University hospital, medical intensive care unit.
Measurements and results
In nine mechanically ventilated patients with acute lung injury (Apache II 12±5, lung injury score 2±0.6, mean±SD), whole-body VO2 (VO2wb) was determined simultaneously by indirect calorimetry and the reverse Fick technique, after which BAL was immediately performed. VO2meas was significantly higher than VO2Fick (128±24 and 102±18 ml/min per m2, respectively,p<0.001). Median VO2pulm was 25.3 ml/min per m2 (range 1.98–51.5), thus representing 19±11% of VO2wb. Total BAL cellularity was increased in all patients (median 47, range 24–200×104/ml), as was the total polymorphonuclear (PMN) count (median 78 range 5–93×104/ml). Macrophage counts were in the normal range. There were raised BAL levels of interleukin-6 (IL-6) (median 945, range 23–1800 ng/ml) and elastase (median 391, range 5–949 ng/ml). Median protein levels were 270 μg/ml (range 50–505). There was no correlation between VO2pulm and BAL cellularity, PMNs, elastase, IL-6, or protein. Qva/Qt was 31.7±8%. Qva/Qt, corrected for the presence of VO2pulm, (Qva/Qtcorr), was 30.3±8% (p<0.01 vs Qva/Qt), a 4.2% overestimation due to VO2pulm. There was no correlation between Qva/Qt or Qva/Qtcorr and VO2pulm.
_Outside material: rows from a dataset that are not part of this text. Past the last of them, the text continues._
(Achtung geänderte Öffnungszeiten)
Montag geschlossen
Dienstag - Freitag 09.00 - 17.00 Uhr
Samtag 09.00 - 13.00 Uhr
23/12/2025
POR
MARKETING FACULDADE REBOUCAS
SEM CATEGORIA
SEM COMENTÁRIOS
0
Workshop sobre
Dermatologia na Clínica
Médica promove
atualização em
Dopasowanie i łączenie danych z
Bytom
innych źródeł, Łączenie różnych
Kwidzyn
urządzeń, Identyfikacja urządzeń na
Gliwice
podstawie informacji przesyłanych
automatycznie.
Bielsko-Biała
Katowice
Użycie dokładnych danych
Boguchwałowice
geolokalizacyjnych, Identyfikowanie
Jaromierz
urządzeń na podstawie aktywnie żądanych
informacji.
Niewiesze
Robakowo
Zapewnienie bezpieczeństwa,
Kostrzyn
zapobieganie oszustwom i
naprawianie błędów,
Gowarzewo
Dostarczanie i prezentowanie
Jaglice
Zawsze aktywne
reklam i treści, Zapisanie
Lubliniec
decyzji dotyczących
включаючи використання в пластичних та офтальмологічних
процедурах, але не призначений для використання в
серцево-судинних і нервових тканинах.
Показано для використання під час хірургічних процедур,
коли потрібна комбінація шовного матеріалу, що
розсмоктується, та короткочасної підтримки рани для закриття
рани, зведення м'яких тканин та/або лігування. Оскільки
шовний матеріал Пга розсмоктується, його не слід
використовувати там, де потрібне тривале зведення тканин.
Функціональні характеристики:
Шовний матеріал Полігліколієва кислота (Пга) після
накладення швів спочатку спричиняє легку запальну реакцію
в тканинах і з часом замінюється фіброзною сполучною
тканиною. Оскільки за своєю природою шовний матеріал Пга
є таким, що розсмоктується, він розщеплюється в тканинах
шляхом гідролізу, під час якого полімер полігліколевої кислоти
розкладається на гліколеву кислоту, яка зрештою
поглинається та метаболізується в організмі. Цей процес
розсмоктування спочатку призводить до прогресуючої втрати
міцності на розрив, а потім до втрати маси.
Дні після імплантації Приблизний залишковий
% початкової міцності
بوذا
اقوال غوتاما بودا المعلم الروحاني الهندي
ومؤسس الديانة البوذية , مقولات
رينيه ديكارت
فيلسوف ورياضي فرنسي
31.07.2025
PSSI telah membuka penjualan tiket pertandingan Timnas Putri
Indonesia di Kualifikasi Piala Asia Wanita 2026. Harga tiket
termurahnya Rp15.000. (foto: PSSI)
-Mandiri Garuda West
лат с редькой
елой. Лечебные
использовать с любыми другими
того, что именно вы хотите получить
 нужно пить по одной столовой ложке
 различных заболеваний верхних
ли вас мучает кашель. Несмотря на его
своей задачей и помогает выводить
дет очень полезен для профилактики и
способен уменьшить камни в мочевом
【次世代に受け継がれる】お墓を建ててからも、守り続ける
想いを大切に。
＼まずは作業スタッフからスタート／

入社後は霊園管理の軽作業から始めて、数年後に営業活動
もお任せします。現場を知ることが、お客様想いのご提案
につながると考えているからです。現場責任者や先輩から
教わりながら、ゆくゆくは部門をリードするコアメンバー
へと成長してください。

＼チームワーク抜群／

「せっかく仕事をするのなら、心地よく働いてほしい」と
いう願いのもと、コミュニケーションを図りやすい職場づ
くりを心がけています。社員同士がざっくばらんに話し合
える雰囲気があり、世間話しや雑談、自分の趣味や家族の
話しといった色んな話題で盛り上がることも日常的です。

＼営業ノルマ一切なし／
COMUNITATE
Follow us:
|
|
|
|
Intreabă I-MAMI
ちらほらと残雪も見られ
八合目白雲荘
In mechanically ventilated patients with acute lung injury, VO2pulm was increased and led to a 19% underestimation of VO2wb determined by the reverse Fick method, as well as to a 4.2% overestimation of calculated Qva/Qt. Lung inflammatory activity was increased, as assessed by BAL cellularity, IL-6 and elastase levels. However, there was no correlation between VO2pulm and the intensity of pulmonary inflammation.